Dearest HW friends,who honestly, I consider my second "family",
I am so moved by all of your posts and so comforted by all the love and caring concern that I have received from you. I want to respond to each post individually, but I'm overwhelmed...there are so many, and they are all so heartfelt and sincere. I have to keep wiping away the tears just to keep reading through them. And then I have to read them over again because they are just so darn sweet!
When I first considered starting this thread, I did so because I felt like I was so unprepared to go through the end of life process with Gary, when I felt so well educated by the forum members in every other aspect of PCa. What I underestimated was the outpouring of encouragement, support and love from everyone here. So many of you have remarked that you appreciated my sharing and the courage to do this. But it was all of YOU that provided me with the support and encouragement that propped me up on many long and lonely nights, and every single day from the day I began documenting our story. It often helped me to think: tomorrow I'll tell the HW folks about
this and they will offer me good advice and the encouragement to get through another day. From my heart, to all of you that shared in this journey, my deepest and most sincere gratitude.
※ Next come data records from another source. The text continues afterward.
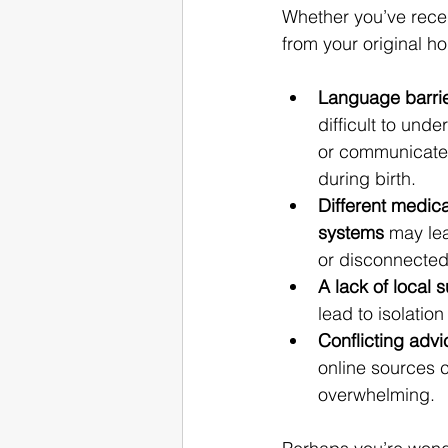
Whether you’ve recen
from your original h
Language barri
difficult to und
or communicate 
during birth.
Different medica
systems
 may le
or disconnected
A lack of local 
lead to isolation
Conflicting advi
online sources 
overwhelming.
Even though the Curious one has just recently joined, I have always appreciated his posts for his candor and sage advice:
"remember to ask for some help if you need it with some of the appropriate local "details" that happen shortly after death. "
Immediately following Gary's passing I felt completely overwhelmed with grief and paralyzed with what do do first, and then next, and then realized I wasn't ready to leave his side to do anything and that my son was going to quickly fall apart and take me with him. He's my sensitive one. So I sent my son and his girlfriend home with the grandbaby, assuring him I would be fine and needed some alone time and needed to make phone calls. Then I called the hospice nurse, who said she'd be right there. Then I called Gary's mom, hung up and THEN I completely lost it.
The hospice nurse arrived after about
half an hour, enveloped me in her arms, said all the right words, checked Gary for a heartbeat and then asked me what I needed her to do. Even though I knew I had the number for the mortuary, I just couldn't leave Gary's side to make to make the call. Mostly I just needed someone there that could provide me comfort and that didn't need someone to comfort them.
The second instance of asking for help (actually being offered and accepting) is from a friend who has recently lost her husband. She is going to accompany me to the mortuary tomorrow to meet with the folks there. We will have coffee at her house and I will tell her what Gary's wishes were. Then we will go together and she will help me stay focused and not be persuaded to buy or pay for anything other than what Gary and I had agreed. In retrospect, I wish I had done a little more investigating of the business (and it is a for profit business, btw) here locally prior to Gary passing. Our mortuary is the only one in our small community, so they have no local competition. I hope no one gets offended by these remarks. I'm not trying to skimp out on the costs. Gary and I both have similar feelings about
paying a lot for funerals and such. You may recall, we were married in a barn.
Also, Charles wrote: "If it might help you to describe any of the details of how Gary died, or the handling of his body afterward, or things related to how the children and grandchildren are reacting to Gary's death, or other things that stand out for you, please feel free to do so. It may help - both you, and us."
My first reaction was: " Oh heck no...nobody wants to be burdened with our grief and the details after death! " And then I thought, "This is part of the journey too."
So okay. But it's late and I will share the "immediately following the end of life journey" post tomorrow. And it will dovetail into the HW book club discussion thread, and that will have to be the end of our end of life journey.